Case ID: ga_119/html/0616-02.html
Source: Caselaw Access Project
Author: {"author": "Eish, P. j.", "license": "Public Domain", "url": "https://static.case.law/"}
Date Created: 2024-08-24T03:29:51.129683

STEADMAN & CO. v. DORMINEY-PRICE LUMBER CO.
    Any conflict in the evidence as to notice by the plaintiffs of defendant’s interest in the timber, and as to what would be a reasonable time within which the timber should be cut, was a matter to be passed on by the trial judge, and there was no abuse of discretion in refusing the injunction.
    Argued February 18,
    Decided March 3, 1904.
    Petition for injunction. Before Judge Parker. Coffee superior court. October 26, 1903. '
    
      Dart & Roan, for plaintiffs.
    
      John G. McDonald and Quincey & McDonald, for defendants.
   Eish, P. j.

■ E. R. Steadman & Company, claiming to have a perfect legal title to lot number 267 in Coffee county, brought a petition under the wood-cutters’ act (Civil Code, § 4927), to enjoin a trespass thereon by the Dorminey-Price Lumber Company. The defendant set up a right to the timber by virtue of a conveyance older than that under which the petitioners claimed, averring that the plaintiffs were not bona fide purchasers for value, without notice of the defendant’s interest.

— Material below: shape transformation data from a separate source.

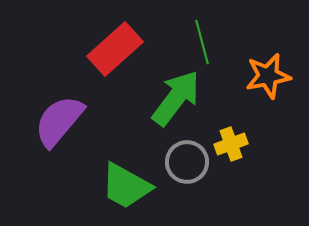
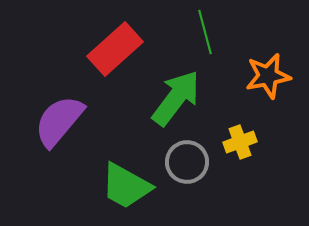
green line: moved 3 px right, 10 px up
yellow cross: moved 9 px right, 2 px up
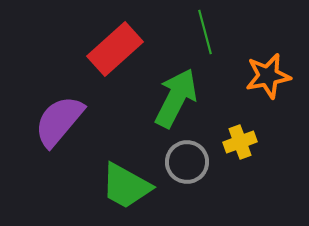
green arrow: rotated 10 degrees counterclockwise
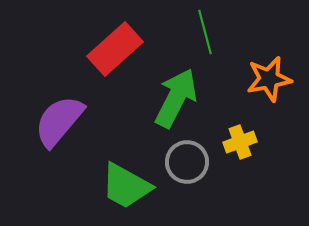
orange star: moved 1 px right, 3 px down
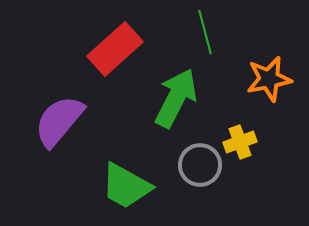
gray circle: moved 13 px right, 3 px down
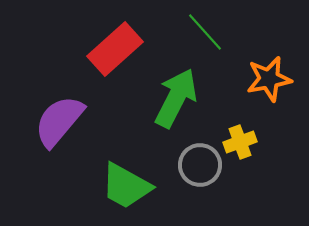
green line: rotated 27 degrees counterclockwise
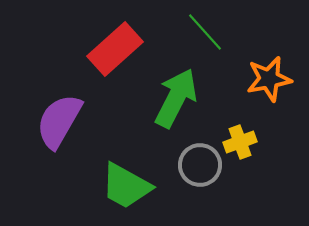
purple semicircle: rotated 10 degrees counterclockwise
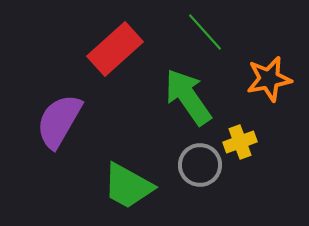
green arrow: moved 12 px right, 1 px up; rotated 62 degrees counterclockwise
green trapezoid: moved 2 px right
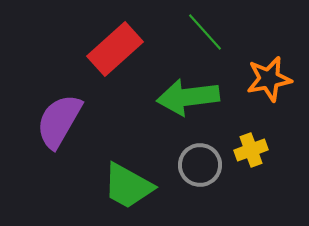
green arrow: rotated 62 degrees counterclockwise
yellow cross: moved 11 px right, 8 px down
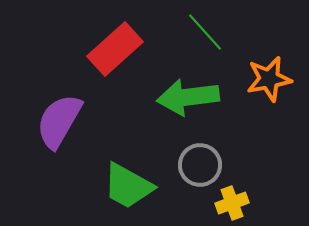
yellow cross: moved 19 px left, 53 px down
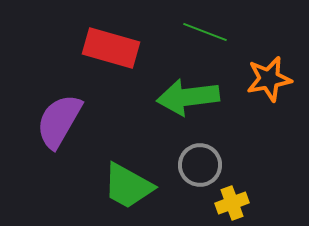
green line: rotated 27 degrees counterclockwise
red rectangle: moved 4 px left, 1 px up; rotated 58 degrees clockwise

The defendant claimed under a lease dated December 13, 1889, by which Ricketson conveyed to Bewick, of Wayne county, Michigan, the timber, logs, ■and growing trees on lot 267, said lease to expire in three years from the time the lessee commenced to cut the timber. There was evidence that the conveyance of the timber was subject to a prior lease of the same timber for turpentine purposes; and that the defendant had been prevented from cutting the timber, by reason of the opposition of those holding the turpentine privilege, which was not only prior in date, but had to be exercised before the timber was cut. There was also evidence as to the great extent of the timber owned by the defendant; as to the remoteness of that in litigation from transportation at the time of the conveyance; and much evidence as to what would have been a reasonable time in which the owner could have been expected to begin work in cutting the timber on lot 267 for sawmill purposes. It also appeared that neither the owner of the fee nor the plaintiffs had given any notice to the defendant to begin work. On the hearing the judge refused the injunction, upon the defendant giving a bond conditioned to pay plaintiffs any damages they might recover on the final trial; whereupon they excepted.

It was for the trial judge to pass upon the disputed questions of fact, and we find mo abuse of discretion in refusing the injunction.

Judgment affirmed.

All the Justices concur, except Simmons, O. J., absent.